Figure 3 . a) Sensitivity analysis of different model output variables to varying sets of parameters (hyd=hydraulics, soil, veg=vegetation, and all together). The a priori dispersion of the model parameters, for each output variable, is compared to the reported uncertainty for the in-situ / RS product estimates, previously described in the Cal/Eval data section (no uncertainty estimation is provided for the soil moisture root zone product given absence of this estimate for the Amazon region). b) Correlation matrix (Pearson coefficient) between performance metrics (KGE) for the six analyzed variables, by varying all parameters together. KGE values are computed by comparing multiple runs with the reference simulation (i.e., the initial run with the initial parameter set as defined in Supporting Information Table S2).
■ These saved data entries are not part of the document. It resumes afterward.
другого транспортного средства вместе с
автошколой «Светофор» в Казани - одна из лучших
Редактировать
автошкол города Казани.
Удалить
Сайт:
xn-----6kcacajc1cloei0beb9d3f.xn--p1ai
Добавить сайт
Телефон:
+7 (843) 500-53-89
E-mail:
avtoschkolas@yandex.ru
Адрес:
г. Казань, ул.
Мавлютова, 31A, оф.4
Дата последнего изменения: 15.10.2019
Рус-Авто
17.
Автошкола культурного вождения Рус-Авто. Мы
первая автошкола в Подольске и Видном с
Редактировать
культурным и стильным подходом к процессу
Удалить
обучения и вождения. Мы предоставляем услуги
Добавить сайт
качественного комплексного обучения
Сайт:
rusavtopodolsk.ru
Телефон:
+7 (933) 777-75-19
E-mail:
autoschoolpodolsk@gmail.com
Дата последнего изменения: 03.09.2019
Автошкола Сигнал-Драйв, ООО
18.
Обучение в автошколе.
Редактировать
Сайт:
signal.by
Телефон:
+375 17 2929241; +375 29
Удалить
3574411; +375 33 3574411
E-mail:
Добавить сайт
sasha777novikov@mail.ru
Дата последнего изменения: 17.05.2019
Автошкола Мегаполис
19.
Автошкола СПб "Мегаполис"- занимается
Q = discharge, h = water level, A = flood extent, TWS = total water storage anomalies, ET = vegetation evapotranspiration, W = soil moisture.

How do dispersions in model outputs relate to uncertainties in observations?
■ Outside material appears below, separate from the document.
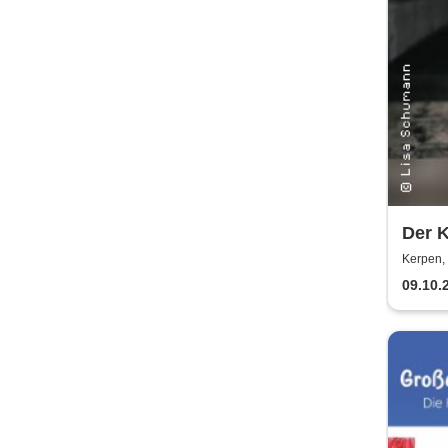
Der K
und G
Kerpen, 
Prou
09.10.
Some variables present in-situ/RS observations that have uncertainties significantly lower than the overall dispersion of the model, e.g., 25 % for discharge observations, while model overall parameter dispersion is ~160%. This pattern is also found for water level and TWS estimates, and implies that these observations might be useful to constrain the model. Nonetheless, uncertainties in RS products of flood extent (~50%) and vegetation ET (~23%) are in the same order of magnitude of model overall parameter dispersion, which might hamper their contribution for model calibration, due to their high uncertainties.

Which sets of parameters are related to which variables?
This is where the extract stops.